Darcy looked at Yuka’s eyes, saw pride in the good one, need in the bad.
“What do you mean?” she asked.
“Well, it’s all ancient history now. Everyone else has forgotten about it anyway. Maybe it’s time for me to forget too.”
But Darcy could see that Yuka wanted to tell her—she just wanted to be cajoled a little. She sat down on the bed next to Yuka’s tiny hip.
“I’m interested,” she said.
“Don’t you have other patients to visit?”
Darcy bet that Yuka would want to feel superior. She made a dismissive wave of her hand.
“They won’t notice if I’m late,” she said.
Yuka took a little preparatory breath, like she was diving into water. Then she began to speak, and she spoke quickly and without pausing, as though she were worried about being stopped.
“When I first got into the Pacifica thing I was married. Daniel. He was an idealist. We both were. We were twenty-five and we’d been living in Arete for two years, ever since our college got shut down. At first it was fun, living in that great big house out in the pines. Lots of the neighbors left, trying to get to the compounds by the Gulf or maybe to South America, and we made fun of how soft they were.

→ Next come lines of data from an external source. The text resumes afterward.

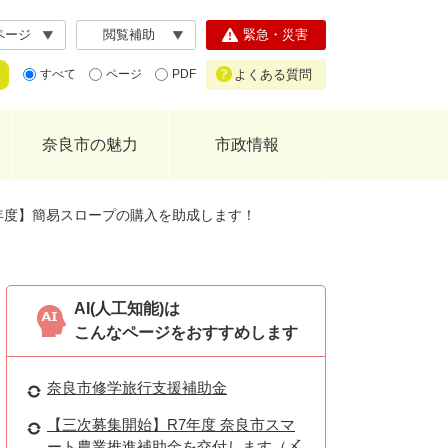
ページ
閲覧補助
緊急・災害
よくある質問
すべて
ページ
PDF
奈良市の魅力
市政情報
年度】簡易スロープの購入を助成します！
AI(人工知能)は
こんなページをおすすめします
奈良市修学旅行支援補助金
【三次募集開始】R7年度 奈良市スマ
ート農業推進補助金を交付します（〆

Every time we saw a car leave we’d go take what we wanted from their houses. They never locked them—they weren’t coming back. We got a nice big couch for the living room that way, a whole cabinetful of spices, a dog. Once I found a big box of family photos—an outdoor wedding, kids in bathing suits at the beach. All the way back to this young woman sitting in one of those old cars—a Model T—grinning. Of course, we didn’t know how valuable photos would be later—we used them as playing cards until they fell apart.